- Developer: Team VSB
- Series: Space Quest (unofficial)
- Engine: AGS
- Platforms: Windows, Linux, Mac OS X
- Release: December 22, 2011
- Genre: Adventure
- Mode: Single-player

= Space Quest: Vohaul Strikes Back =

2011 video game

Space Quest: Vohaul Strikes Back is a non-commercial fan-made sequel to Sierra's Space Quest series, released in 2011.

==Premise==

When a fallen nemesis returns to wreak vengeance on the galaxy, it is up to space janitor Roger Wilco to tread the treacherous ice world of Radon, outwit an army of simian commandos, and lead the indigenous people in a revolution to take back the planet and defeat the diabolical mad scientist Sludge Vohaul.

==Development==

Beginning in April 2002, the game was developed by a group of volunteers in their spare time for over nine years. The developers used the free Adventure Game Studio engine, created by Chris Jones.

The game contains approximately:
- 90 playable rooms
- 70 speaking characters
- 8000 lines of dialogue
- 7700 sprites
- 50 pieces of music
- 80 inventory items
- 60-70 unique ways for Roger Wilco to die

A voice pack was planned to add speech to the game, but never released.

Several authors of Vohaul Strikes Back, most notably Chris Ushko, also worked on another fan-made sequel, Space Quest: Incinerations, which was in development for over six years and released just a few weeks after Vohaul Strikes Back, in January 2012.

==Reception==
On Rock, Paper, Shotgun, Richard Cobbett gave the game a favourable review, noting a "shaky start", but calling the game an "excellent tribute to the series and a very enjoyable game in its own right" that is "funny, surprisingly long, and well worth the download".

Cassandra Khaw of IndieGames.com noted that "Though greatly lacking in the voice pack department, Vohaul Strikes Back makes up for it by offering charm, charisma and no small amount of humor".

In his review of the game at Adventure Gamers, Rob Murrant pointed out a clash between the background and character art, but mentioned that "Despite the graphical mismatch, once you start playing it's not off-putting in any way, and once you're well into the story you'll barely even notice the two contrasting styles.
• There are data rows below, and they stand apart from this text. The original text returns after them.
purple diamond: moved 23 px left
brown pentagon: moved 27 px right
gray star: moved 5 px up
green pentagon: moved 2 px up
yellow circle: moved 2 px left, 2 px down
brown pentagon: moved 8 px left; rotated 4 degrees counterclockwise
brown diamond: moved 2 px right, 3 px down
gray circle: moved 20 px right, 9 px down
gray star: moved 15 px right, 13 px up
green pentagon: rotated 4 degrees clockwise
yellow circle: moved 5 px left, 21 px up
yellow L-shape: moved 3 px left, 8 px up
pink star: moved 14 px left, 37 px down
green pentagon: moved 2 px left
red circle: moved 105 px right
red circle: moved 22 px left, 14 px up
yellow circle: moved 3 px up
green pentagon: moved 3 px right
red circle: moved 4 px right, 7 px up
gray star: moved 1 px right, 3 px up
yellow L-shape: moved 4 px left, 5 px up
Combined with an excellent soundtrack and effects, slick point-and-click interface and clever, amusing storyline, there's little to complain about VSB's production quality", ending the review with "As it is, Vohaul Strikes Back is an excellent indie release, and one that no Space Quest fan should miss."

Greg Collins of Just Adventure wrote: "Sure, the animation of the sprites is a bit crude, but this is another excellent, professionally wrought AGS adventure that probably took thousands of man-woman-robot hours to lovingly complete."
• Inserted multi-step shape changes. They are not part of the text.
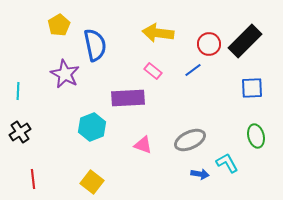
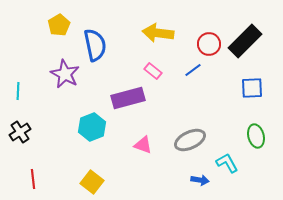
purple rectangle: rotated 12 degrees counterclockwise
blue arrow: moved 6 px down
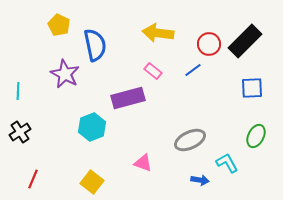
yellow pentagon: rotated 15 degrees counterclockwise
green ellipse: rotated 40 degrees clockwise
pink triangle: moved 18 px down
red line: rotated 30 degrees clockwise
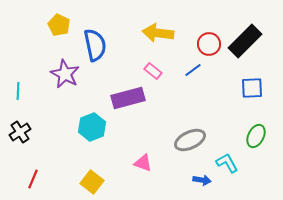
blue arrow: moved 2 px right
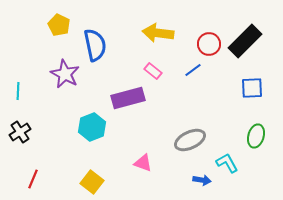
green ellipse: rotated 10 degrees counterclockwise
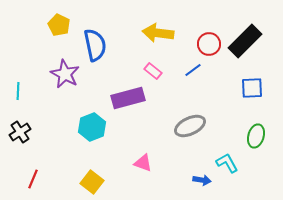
gray ellipse: moved 14 px up
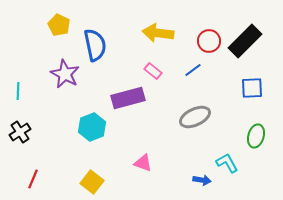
red circle: moved 3 px up
gray ellipse: moved 5 px right, 9 px up
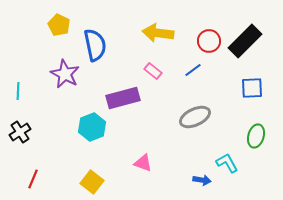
purple rectangle: moved 5 px left
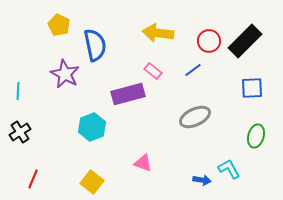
purple rectangle: moved 5 px right, 4 px up
cyan L-shape: moved 2 px right, 6 px down
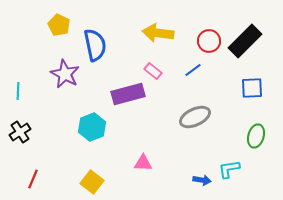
pink triangle: rotated 18 degrees counterclockwise
cyan L-shape: rotated 70 degrees counterclockwise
Jeff Mattas of Shacknews has commented on the early parts of the game by saying "I've only played a short bit of it so far, myself, but from what I can tell, it's well written and funny, and seems to do an adept job at capturing the irreverent style and humor of its six official predecessors."

At the 2011 AGS Awards, the game won the award for Best Non-Player Character. And was nominated for Best Gameplay, Best Background Art and Best Music.